**Assignment:** Repeat the data word for word, excluding every picture.

= Beginning of Section =

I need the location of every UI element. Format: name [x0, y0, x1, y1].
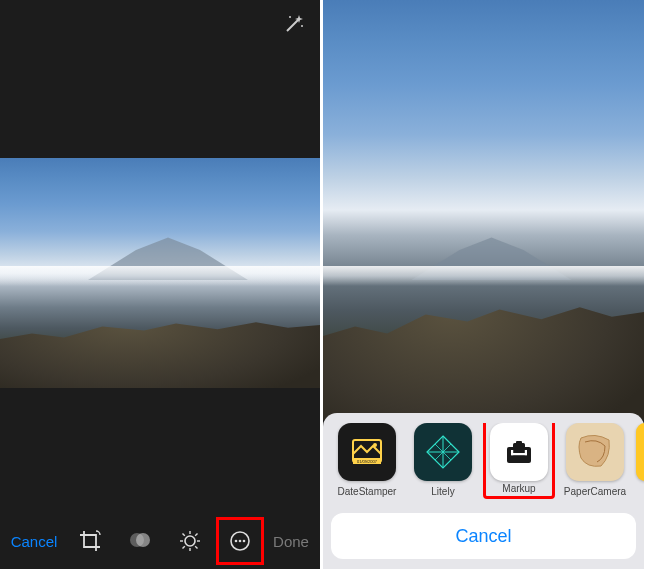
svg-rect-30 — [516, 441, 522, 444]
photo-preview — [323, 0, 644, 420]
app-label: PaperCamera — [564, 486, 626, 497]
filters-icon — [127, 528, 153, 554]
svg-point-20 — [373, 443, 377, 447]
more-button[interactable] — [216, 517, 264, 565]
app-datestamper[interactable]: 01/09/2007 DateStamper — [331, 423, 403, 499]
svg-rect-32 — [511, 450, 513, 455]
extensions-action-sheet: 01/09/2007 DateStamper Litely — [323, 413, 644, 569]
crop-icon — [78, 529, 102, 553]
done-button[interactable]: Done — [266, 517, 316, 565]
edit-toolbar: Cancel — [0, 513, 320, 569]
papercamera-icon — [566, 423, 624, 481]
svg-point-16 — [239, 540, 242, 543]
svg-text:01/09/2007: 01/09/2007 — [357, 459, 378, 464]
svg-point-4 — [136, 533, 150, 547]
photo-edit-extensions-screen: 01/09/2007 DateStamper Litely — [322, 0, 644, 569]
adjust-light-button[interactable] — [166, 517, 214, 565]
app-papercamera[interactable]: PaperCamera — [559, 423, 631, 499]
app-label: Litely — [431, 486, 454, 497]
svg-line-12 — [183, 546, 185, 548]
more-icon — [228, 529, 252, 553]
svg-point-15 — [235, 540, 238, 543]
datestamper-icon: 01/09/2007 — [338, 423, 396, 481]
svg-line-13 — [195, 534, 197, 536]
crop-rotate-button[interactable] — [66, 517, 114, 565]
svg-line-11 — [195, 546, 197, 548]
photo-preview — [0, 158, 320, 388]
svg-point-2 — [301, 25, 303, 27]
auto-enhance-wand-icon[interactable] — [280, 10, 308, 38]
app-markup[interactable]: Markup — [483, 423, 555, 499]
photo-edit-screen: Cancel — [0, 0, 322, 569]
svg-point-5 — [185, 536, 195, 546]
filters-button[interactable] — [116, 517, 164, 565]
svg-point-17 — [243, 540, 246, 543]
extensions-apps-row: 01/09/2007 DateStamper Litely — [323, 423, 644, 507]
app-litely[interactable]: Litely — [407, 423, 479, 499]
app-partial-next[interactable] — [635, 423, 644, 499]
app-label: DateStamper — [338, 486, 397, 497]
light-dial-icon — [178, 529, 202, 553]
svg-line-10 — [183, 534, 185, 536]
wand-icon — [282, 12, 306, 36]
markup-icon — [490, 423, 548, 481]
sheet-cancel-button[interactable]: Cancel — [331, 513, 636, 559]
app-label: Markup — [502, 483, 535, 494]
svg-rect-33 — [525, 450, 527, 455]
partial-app-icon — [636, 423, 644, 481]
svg-rect-31 — [511, 453, 527, 455]
svg-line-0 — [287, 19, 299, 31]
litely-icon — [414, 423, 472, 481]
cancel-button[interactable]: Cancel — [4, 517, 64, 565]
svg-point-1 — [289, 16, 291, 18]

= End of Section =

**Your response:**
I need the location of every UI element. Format: name [x0, y0, x1, y1].
svg-rect-30 — [516, 441, 522, 444]
photo-preview — [323, 0, 644, 420]
app-label: PaperCamera — [564, 486, 626, 497]
filters-icon — [127, 528, 153, 554]
svg-point-20 — [373, 443, 377, 447]
more-button[interactable] — [216, 517, 264, 565]
app-datestamper[interactable]: 01/09/2007 DateStamper — [331, 423, 403, 499]
svg-rect-32 — [511, 450, 513, 455]
extensions-action-sheet: 01/09/2007 DateStamper Litely — [323, 413, 644, 569]
crop-icon — [78, 529, 102, 553]
done-button[interactable]: Done — [266, 517, 316, 565]
edit-toolbar: Cancel — [0, 513, 320, 569]
papercamera-icon — [566, 423, 624, 481]
svg-point-16 — [239, 540, 242, 543]
svg-text:01/09/2007: 01/09/2007 — [357, 459, 378, 464]
svg-point-4 — [136, 533, 150, 547]
photo-edit-extensions-screen: 01/09/2007 DateStamper Litely — [322, 0, 644, 569]
adjust-light-button[interactable] — [166, 517, 214, 565]
app-papercamera[interactable]: PaperCamera — [559, 423, 631, 499]
app-label: Litely — [431, 486, 454, 497]
svg-line-12 — [183, 546, 185, 548]
more-icon — [228, 529, 252, 553]
svg-point-15 — [235, 540, 238, 543]
datestamper-icon: 01/09/2007 — [338, 423, 396, 481]
svg-line-13 — [195, 534, 197, 536]
crop-rotate-button[interactable] — [66, 517, 114, 565]
svg-line-11 — [195, 546, 197, 548]
photo-preview — [0, 158, 320, 388]
svg-point-2 — [301, 25, 303, 27]
auto-enhance-wand-icon[interactable] — [280, 10, 308, 38]
app-markup[interactable]: Markup — [483, 423, 555, 499]
photo-edit-screen: Cancel — [0, 0, 322, 569]
svg-point-5 — [185, 536, 195, 546]
filters-button[interactable] — [116, 517, 164, 565]
svg-point-17 — [243, 540, 246, 543]
extensions-apps-row: 01/09/2007 DateStamper Litely — [323, 423, 644, 507]
app-litely[interactable]: Litely — [407, 423, 479, 499]
app-partial-next[interactable] — [635, 423, 644, 499]
app-label: DateStamper — [338, 486, 397, 497]
light-dial-icon — [178, 529, 202, 553]
svg-line-10 — [183, 534, 185, 536]
wand-icon — [282, 12, 306, 36]
markup-icon — [490, 423, 548, 481]
sheet-cancel-button[interactable]: Cancel — [331, 513, 636, 559]
app-label: Markup — [502, 483, 535, 494]
svg-rect-33 — [525, 450, 527, 455]
partial-app-icon — [636, 423, 644, 481]
svg-rect-31 — [511, 453, 527, 455]
svg-line-0 — [287, 19, 299, 31]
litely-icon — [414, 423, 472, 481]
cancel-button[interactable]: Cancel — [4, 517, 64, 565]
svg-point-1 — [289, 16, 291, 18]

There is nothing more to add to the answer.